Kinerja keuangan ARCI juga tercatat melonjak tajam:
- Laba bersih 2025 naik signifikan hingga sekitar US$103 juta
- Produksi emas meningkat sekitar 33%
- Pendapatan mencapai hampir US$496 juta
Kombinasi kenaikan laba dan dividen besar membuat ARCI kembali masuk radar investor yang mencari yield dividen sekaligus growth saham tambang emas.
Sentimen Positif dari Sektor Komoditas
Kinerja ARCI tidak lepas dari faktor eksternal, terutama:
- Harga emas global yang relatif tinggi
- Efisiensi operasional tambang
- Peningkatan volume produksi
Sektor tambang emas sendiri sering dianggap sebagai safe haven ketika pasar global bergejolak, sehingga emiten seperti ARCI mendapat tambahan sentimen positif dari investor.
RATU dan Emiten Dividen Lain Jadi Incaran
Selain ARCI, saham-saham yang sering disebut dalam kategori “royal dividen” termasuk emiten dengan kode RATU yang juga menarik perhatian pasar karena konsistensi pembagian dividen dan prospek bisnis yang stabil.
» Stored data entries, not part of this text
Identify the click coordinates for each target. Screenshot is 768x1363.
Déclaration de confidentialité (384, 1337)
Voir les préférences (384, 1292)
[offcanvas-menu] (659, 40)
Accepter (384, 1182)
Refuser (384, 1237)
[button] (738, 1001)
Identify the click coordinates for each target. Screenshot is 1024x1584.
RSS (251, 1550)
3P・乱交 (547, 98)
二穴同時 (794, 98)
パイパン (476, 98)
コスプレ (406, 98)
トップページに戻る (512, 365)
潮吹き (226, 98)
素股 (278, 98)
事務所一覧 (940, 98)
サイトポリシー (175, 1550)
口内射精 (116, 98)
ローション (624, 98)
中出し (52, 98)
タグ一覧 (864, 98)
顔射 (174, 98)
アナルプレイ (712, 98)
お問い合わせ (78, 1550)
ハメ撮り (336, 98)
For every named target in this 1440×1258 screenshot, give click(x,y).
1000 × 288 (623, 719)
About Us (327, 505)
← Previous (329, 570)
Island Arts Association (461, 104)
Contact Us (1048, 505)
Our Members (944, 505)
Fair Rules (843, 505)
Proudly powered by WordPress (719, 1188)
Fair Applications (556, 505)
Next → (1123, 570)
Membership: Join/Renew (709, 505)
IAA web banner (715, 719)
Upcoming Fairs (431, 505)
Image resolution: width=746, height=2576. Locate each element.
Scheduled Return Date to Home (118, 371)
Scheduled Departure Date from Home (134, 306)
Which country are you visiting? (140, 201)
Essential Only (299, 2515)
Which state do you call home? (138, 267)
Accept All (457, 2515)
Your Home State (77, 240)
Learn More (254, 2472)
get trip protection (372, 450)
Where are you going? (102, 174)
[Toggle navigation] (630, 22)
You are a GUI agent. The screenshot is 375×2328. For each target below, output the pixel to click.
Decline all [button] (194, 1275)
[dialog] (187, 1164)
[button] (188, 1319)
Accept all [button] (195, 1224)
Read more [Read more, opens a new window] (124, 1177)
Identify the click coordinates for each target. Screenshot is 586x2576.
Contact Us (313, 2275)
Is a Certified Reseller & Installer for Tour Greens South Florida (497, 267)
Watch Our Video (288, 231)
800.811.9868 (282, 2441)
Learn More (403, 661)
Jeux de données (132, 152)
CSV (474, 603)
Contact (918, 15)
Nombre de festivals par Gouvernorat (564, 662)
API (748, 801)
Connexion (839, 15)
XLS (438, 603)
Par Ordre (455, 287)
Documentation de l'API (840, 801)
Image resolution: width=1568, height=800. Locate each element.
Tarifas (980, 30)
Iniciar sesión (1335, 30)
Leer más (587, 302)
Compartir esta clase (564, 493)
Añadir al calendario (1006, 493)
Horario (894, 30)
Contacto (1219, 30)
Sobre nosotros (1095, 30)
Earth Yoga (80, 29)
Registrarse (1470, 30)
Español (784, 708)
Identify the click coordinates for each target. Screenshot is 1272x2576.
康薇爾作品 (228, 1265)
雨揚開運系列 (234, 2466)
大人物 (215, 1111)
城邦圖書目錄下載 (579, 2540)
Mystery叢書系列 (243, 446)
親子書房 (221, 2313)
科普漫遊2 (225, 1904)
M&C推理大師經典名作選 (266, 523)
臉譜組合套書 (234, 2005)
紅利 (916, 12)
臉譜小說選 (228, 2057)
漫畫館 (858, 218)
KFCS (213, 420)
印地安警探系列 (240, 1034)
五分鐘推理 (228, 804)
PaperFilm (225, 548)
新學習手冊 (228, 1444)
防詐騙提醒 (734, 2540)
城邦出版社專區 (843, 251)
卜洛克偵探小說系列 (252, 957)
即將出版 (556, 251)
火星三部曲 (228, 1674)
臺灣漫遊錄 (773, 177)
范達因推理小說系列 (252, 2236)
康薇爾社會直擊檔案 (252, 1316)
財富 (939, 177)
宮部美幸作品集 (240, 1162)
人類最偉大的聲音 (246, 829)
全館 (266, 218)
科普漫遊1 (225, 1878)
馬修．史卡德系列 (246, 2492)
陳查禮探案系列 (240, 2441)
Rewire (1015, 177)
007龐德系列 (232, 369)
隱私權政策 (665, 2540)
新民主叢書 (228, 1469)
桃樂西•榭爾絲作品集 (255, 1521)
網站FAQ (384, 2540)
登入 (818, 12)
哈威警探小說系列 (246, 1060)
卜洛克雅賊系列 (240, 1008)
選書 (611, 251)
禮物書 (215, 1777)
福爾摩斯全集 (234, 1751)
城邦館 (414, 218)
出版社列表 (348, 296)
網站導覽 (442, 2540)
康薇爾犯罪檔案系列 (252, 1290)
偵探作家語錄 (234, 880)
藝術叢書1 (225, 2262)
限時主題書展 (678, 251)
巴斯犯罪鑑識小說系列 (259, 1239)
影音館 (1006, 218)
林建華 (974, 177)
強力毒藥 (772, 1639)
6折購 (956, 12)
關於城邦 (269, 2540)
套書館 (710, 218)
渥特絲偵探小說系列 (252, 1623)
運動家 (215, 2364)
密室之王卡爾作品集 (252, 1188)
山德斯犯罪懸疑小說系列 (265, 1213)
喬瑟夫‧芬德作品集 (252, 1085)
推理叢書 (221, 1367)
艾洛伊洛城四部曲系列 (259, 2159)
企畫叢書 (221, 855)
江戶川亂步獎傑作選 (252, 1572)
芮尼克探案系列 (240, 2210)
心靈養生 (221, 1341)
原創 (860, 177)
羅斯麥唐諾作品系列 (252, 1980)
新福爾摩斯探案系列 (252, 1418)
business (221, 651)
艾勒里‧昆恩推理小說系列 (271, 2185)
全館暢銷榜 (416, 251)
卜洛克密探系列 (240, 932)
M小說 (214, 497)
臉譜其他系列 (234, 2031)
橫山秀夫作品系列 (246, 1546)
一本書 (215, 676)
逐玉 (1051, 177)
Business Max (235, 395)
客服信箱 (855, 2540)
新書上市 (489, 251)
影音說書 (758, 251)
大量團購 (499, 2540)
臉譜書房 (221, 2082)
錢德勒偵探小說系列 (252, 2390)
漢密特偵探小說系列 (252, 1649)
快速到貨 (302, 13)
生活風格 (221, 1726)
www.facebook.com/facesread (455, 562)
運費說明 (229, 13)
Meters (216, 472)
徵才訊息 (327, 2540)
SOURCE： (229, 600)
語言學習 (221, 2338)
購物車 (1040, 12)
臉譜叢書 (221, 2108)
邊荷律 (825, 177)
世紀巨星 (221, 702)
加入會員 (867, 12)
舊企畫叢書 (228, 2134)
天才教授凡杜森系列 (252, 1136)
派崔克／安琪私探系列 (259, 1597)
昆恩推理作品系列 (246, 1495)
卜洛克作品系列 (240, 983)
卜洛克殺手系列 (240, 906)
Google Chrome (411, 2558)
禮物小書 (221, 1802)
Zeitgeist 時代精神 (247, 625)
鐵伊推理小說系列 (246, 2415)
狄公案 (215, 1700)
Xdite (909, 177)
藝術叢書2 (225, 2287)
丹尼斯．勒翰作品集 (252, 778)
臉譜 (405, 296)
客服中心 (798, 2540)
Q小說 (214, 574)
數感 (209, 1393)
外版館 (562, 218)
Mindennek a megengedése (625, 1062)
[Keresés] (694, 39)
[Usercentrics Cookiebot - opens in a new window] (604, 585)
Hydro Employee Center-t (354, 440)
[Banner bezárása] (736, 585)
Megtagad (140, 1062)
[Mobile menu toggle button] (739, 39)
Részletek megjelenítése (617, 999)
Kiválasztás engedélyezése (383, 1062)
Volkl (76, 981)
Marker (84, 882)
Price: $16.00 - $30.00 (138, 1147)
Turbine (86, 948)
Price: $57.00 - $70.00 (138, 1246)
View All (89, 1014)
Walaupun tidak sebesar ARCI dalam nominal dividen, emiten-emiten ini biasanya:
- Punya cash flow stabil
- Dividend payout konsisten
- Menarik bagi investor jangka panjang
Prospek Saham Dividen di 2026
Tren saham dividen kembali menguat di 2026 karena beberapa faktor:
- Suku bunga global mulai stabil
- Investor mencari passive income dari dividen
- Rotasi dari saham spekulatif ke saham fundamental kuat
Dalam kondisi ini, saham seperti ARCI dan emiten sejenis berpotensi tetap menarik selama:
- Harga komoditas stabil
- Kinerja laba tetap tumbuh
- Manajemen menjaga payout ratio sehat
Risiko yang Tetap Perlu Diperhatikan
Meski terlihat menarik, saham emiten dividen tetap memiliki risiko:
- Ketergantungan pada harga komoditas (untuk sektor tambang)
- Volatilitas laba tahunan
- Potensi penurunan produksi
- Sentimen global yang berubah cepat
Investor tetap perlu memperhatikan fundamental, bukan hanya besarnya dividen.
Kesimpulan
Saham PT Archi Indonesia Tbk menjadi salah satu emiten paling menarik di 2026 setelah membagikan dividen jumbo hingga Rp1 triliun lebih. Kinerja laba yang melonjak dan dukungan harga emas membuat prospek saham ini masih solid di mata investor.
Sementara itu, emiten berlabel RATU dan saham dividen lainnya juga ikut menjadi incaran karena menawarkan stabilitas dan potensi imbal hasil rutin.